Similarly, Viola Davis and Tom Hanks in their ‘Actors on Actors’ interview for Variety confirm that a racially diverse cast, or indeed a predominantly black cast, does not yet equal ‘commercial success’ in Hollywood and as ever, ethics comes second to economics. (Now would be the point I’d trot out my Abraham Lincoln abolished slavery to win the American Civil War, not because he was a moral crusader argument, but that’s another essay).
“I’m used to playing housewives and maids and crack-heads…if it is a black movie, at best it’s a biopic”, says Davis on Hollywood’s diversity problem. Writers, casting directors and studios are still confined to stereotypes, generalisations and broad-strokes when it comes to characters of ethnic backgrounds. The nuances and realities are simply not there.
Hanks goes on to confirm “a film has to play overseas to make its investment back…it becomes a barrier to [diversity]”.
This filters back to the Oscars, because, you guessed it, those campaigns cost money. Earlier this year, AdWeek reported that “according to conservative estimates, anywhere from $3 million to more than $10 million is invested to lobby academy voters on behalf of the Best Picture nominees alone”. Ultimately, this means that films being distributed by bigger studios (Paramount, the Weinstein Co., Universal) are more likely to get their players in the game, because they have the cash to splash.

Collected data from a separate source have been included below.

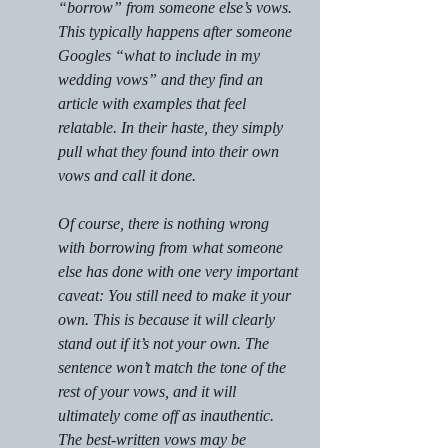
“borrow” from someone else’s vows. 
This typically happens after someone 
Googles “what to include in my 
wedding vows” and they find an 
article with examples that feel 
relatable. In their haste, they simply 
pull what they found into their own 
vows and call it done.
Of course, there is nothing wrong 
with borrowing from what someone 
else has done with one very important 
caveat: You still need to make it your 
own. This is because it will clearly 
stand out if it’s not your own. The 
sentence won’t match the tone of the 
rest of your vows, and it will 
ultimately come off as inauthentic. 
The best-written vows may be 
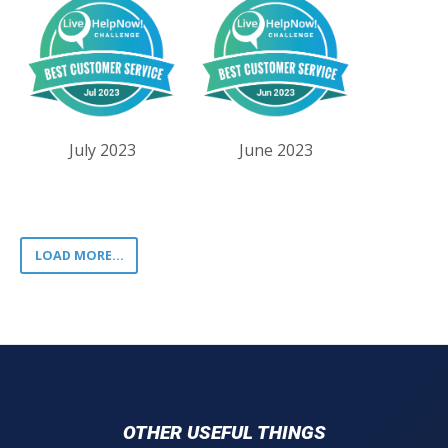
July 2023
June 2023
LOAD MORE...
OTHER USEFUL THINGS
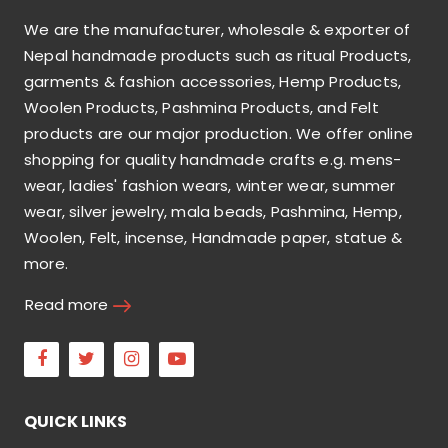
We are the manufacturer, wholesale & exporter of
Nepal handmade products such as ritual Products,
garments & fashion accessories, Hemp Products,
Woolen Products, Pashmina Products, and Felt
products are our major production. We offer online
shopping for quality handmade crafts e.g. mens-
wear, ladies' fashion wears, winter wear, summer
wear, silver jewelry, mala beads, Pashmina, Hemp,
Woolen, Felt, incense, Handmade paper, statue &
more.
Read more
Facebook
Twitter
Instagram
Youtube
QUICK LINKS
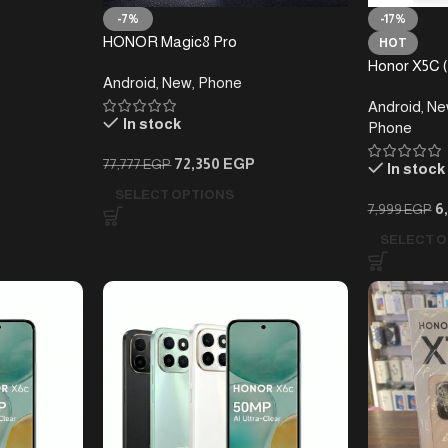
-7%
-17%
HONOR Magic8 Pro
HOT
Honor X5C 
Android
,
New
,
Phone
Android
,
Ne
In stock
Phone
72,350
EGP
77,777
EGP
In stock
SELECT OPTIONS
6
7,999
EGP
SELECT O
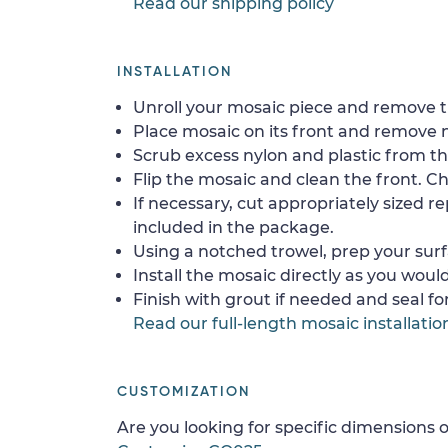
Read our shipping policy
INSTALLATION
Unroll your mosaic piece and remove th
Place mosaic on its front and remove 
Scrub excess nylon and plastic from th
Flip the mosaic and clean the front. Che
If necessary, cut appropriately sized re
included in the package.
Using a notched trowel, prep your surf
Install the mosaic directly as you would 
Finish with grout if needed and seal f
Read our full-length mosaic installatio
CUSTOMIZATION
Are you looking for specific dimensions o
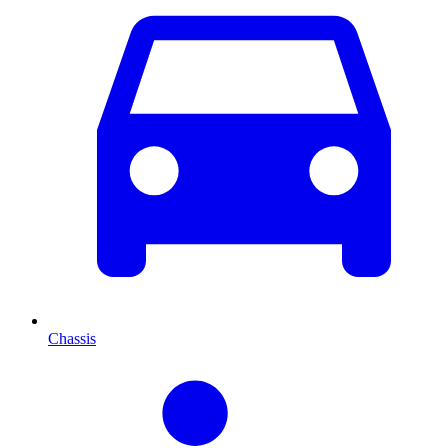
Chassis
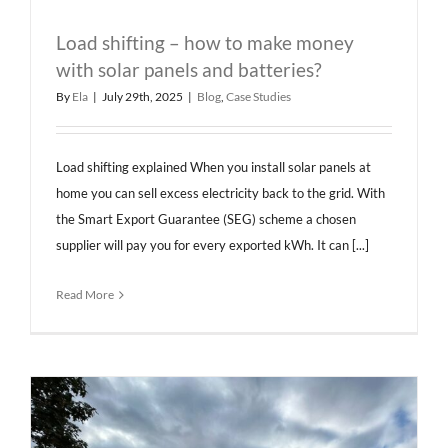
Load shifting – how to make money
with solar panels and batteries?
By
Ela
|
July 29th, 2025
|
Blog
,
Case Studies
Load shifting explained When you install solar panels at
home you can sell excess electricity back to the grid. With
the Smart Export Guarantee (SEG) scheme a chosen
supplier will pay you for every exported kWh. It can [...]
Read More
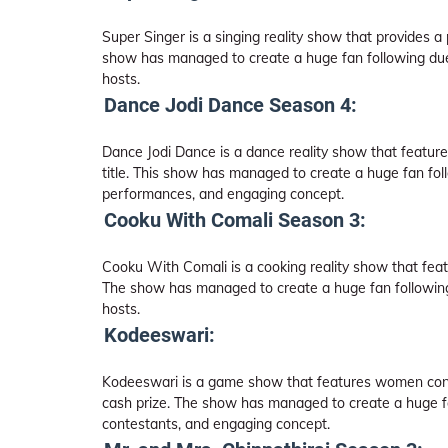
Super Singer is a singing reality show that provides a 
show has managed to create a huge fan following due 
hosts.
Dance Jodi Dance Season 4:
Dance Jodi Dance is a dance reality show that feature
title. This show has managed to create a huge fan fol
performances, and engaging concept.
Cooku With Comali Season 3:
Cooku With Comali is a cooking reality show that feat
The show has managed to create a huge fan following 
hosts.
Kodeeswari:
Kodeeswari is a game show that features women conte
cash prize. The show has managed to create a huge fan 
contestants, and engaging concept.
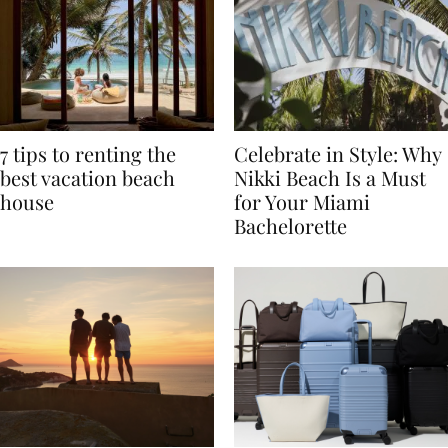
7 tips to renting the
Celebrate in Style: Why
best vacation beach
Nikki Beach Is a Must
house
for Your Miami
Bachelorette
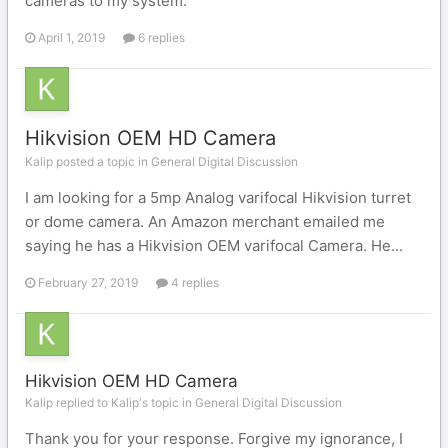
cameras to my system.
April 1, 2019
6 replies
Hikvision OEM HD Camera
Kalip posted a topic in
General Digital Discussion
I am looking for a 5mp Analog varifocal Hikvision turret
or dome camera. An Amazon merchant emailed me
saying he has a Hikvision OEM varifocal Camera. He...
February 27, 2019
4 replies
Hikvision OEM HD Camera
Kalip replied to Kalip's topic in
General Digital Discussion
Thank you for your response. Forgive my ignorance, I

Certainly independent studios and outfits are starting to penetrate that elite circle and films with smaller budgets are increasingly earning wider audiences, as proved at the 2016 Oscars when Fox Searchlight’s Brooklyn, A24’s Room and Open Road’s Spotlight landed a combined 13 Academy Award nominations. But, look at the casts of those films – not a single one contains a minor role, let alone a leading one for women of colour.
The obstacles to racial equality in cinema are monumental and whilst this means we must celebrate every nomination a female actress from an ethnic background achieves, we must also be careful to vindicate this year as a ‘sea-change’. It might be a turning point, but it’s only a starting point.

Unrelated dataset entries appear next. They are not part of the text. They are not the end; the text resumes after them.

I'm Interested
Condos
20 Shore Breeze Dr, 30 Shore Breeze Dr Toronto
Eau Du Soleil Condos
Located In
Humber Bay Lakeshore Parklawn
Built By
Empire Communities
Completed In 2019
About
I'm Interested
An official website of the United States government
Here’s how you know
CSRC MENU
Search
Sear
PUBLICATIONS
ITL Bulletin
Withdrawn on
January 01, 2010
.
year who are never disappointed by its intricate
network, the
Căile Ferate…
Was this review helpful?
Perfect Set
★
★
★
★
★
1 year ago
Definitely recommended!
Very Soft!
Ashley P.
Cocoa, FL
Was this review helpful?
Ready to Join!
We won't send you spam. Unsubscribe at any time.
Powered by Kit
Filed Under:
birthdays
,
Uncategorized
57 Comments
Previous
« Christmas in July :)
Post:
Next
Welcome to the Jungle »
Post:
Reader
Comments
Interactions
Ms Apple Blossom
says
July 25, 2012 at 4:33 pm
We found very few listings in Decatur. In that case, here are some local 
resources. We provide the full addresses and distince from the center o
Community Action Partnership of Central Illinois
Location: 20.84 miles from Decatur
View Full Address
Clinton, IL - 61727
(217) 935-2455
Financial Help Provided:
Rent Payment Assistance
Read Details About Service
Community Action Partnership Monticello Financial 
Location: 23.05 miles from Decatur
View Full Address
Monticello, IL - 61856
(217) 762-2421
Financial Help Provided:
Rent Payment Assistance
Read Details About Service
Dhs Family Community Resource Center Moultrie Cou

Without trying to minimise the achievement that is earning a Best Supporting Actress nomination, we shouldn’t consider this ‘job done’ and think that one year where an awards season is more reflective of diverse talent pool signifies the end point for this conversation. Just because there’s no hashtag, doesn’t mean the debate has died. Women of colour are capable of more than supporting, and enabling their white co-stars. They should be elevated to the title of leading actress wherever possible and given the platform and support that increases their visibility, both during awards season and in general. They have stories of their own to tell, and the film industry needs to do better at sourcing, producing and green-lighting those stories.

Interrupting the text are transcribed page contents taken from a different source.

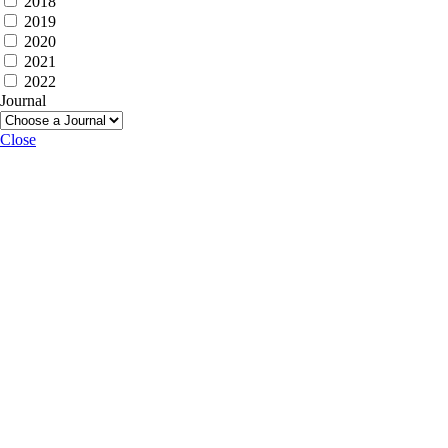
2018
2019
2020
2021
2022
Journal
Close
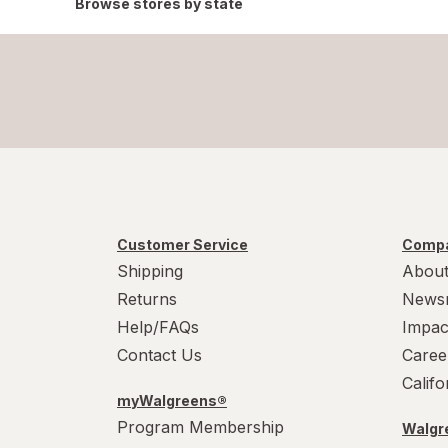
Browse stores by state
Customer Service
Compa
Shipping
About
Returns
News
Help/FAQs
Impac
Contact Us
Caree
Calif
myWalgreens®
Program Membership
Walgre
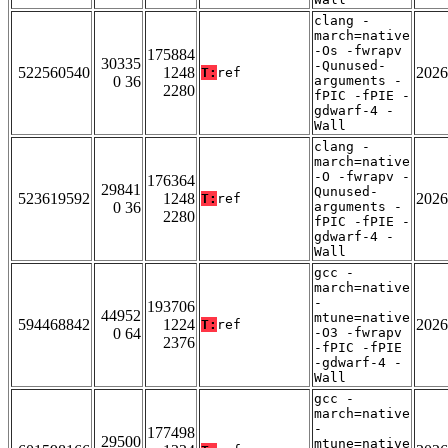
clang -
march=native
-Os -fwrapv
175884
30335
-Qunused-
522560540
1248
2026
T:
ref
0 36
arguments -
2280
fPIC -fPIE -
gdwarf-4 -
Wall
clang -
march=native
-O -fwrapv -
176364
29841
Qunused-
523619592
1248
2026
T:
ref
0 36
arguments -
2280
fPIC -fPIE -
gdwarf-4 -
Wall
gcc -
march=native
-
193706
44952
mtune=native
594468842
1224
2026
T:
ref
0 64
-O3 -fwrapv
2376
-fPIC -fPIE
-gdwarf-4 -
Wall
gcc -
march=native
-
177498
29500
mtune=native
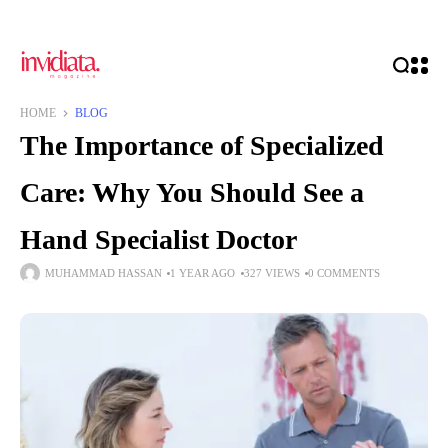
HOME
BLOG
The Importance of Specialized
Care: Why You Should See a
Hand Specialist Doctor
MUHAMMAD HASSAN
1 YEAR AGO
327 VIEWS
0 COMMENTS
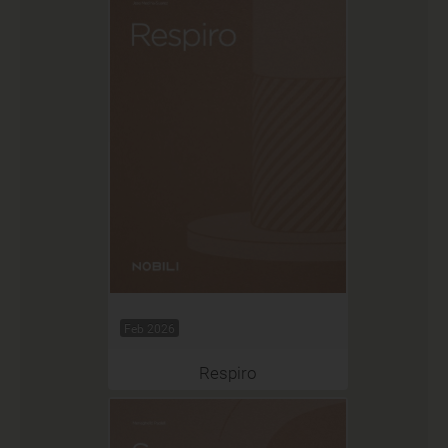
Feb 2026
Respiro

So yes, based on last year, awards season has become a picture of progressiveness. But that wasn’t exactly difficult. The Oscars literally left a blank, stark white canvas beckoning to be coloured. The issue here is that recognition in the Best Supporting Actress category is still a marginalisation of sorts. For women in general, who are more often than not circumscribed by ancillary characters. And for women of colour, who are still usurped by the ruling class, who must watch as their white female peers get nominated once again for Leading Actress, whilst they settle for the next best thing. Sure, Best Supporting Actress is a pretty fancy consolation prize. But bottom bunk is still bottom bunk.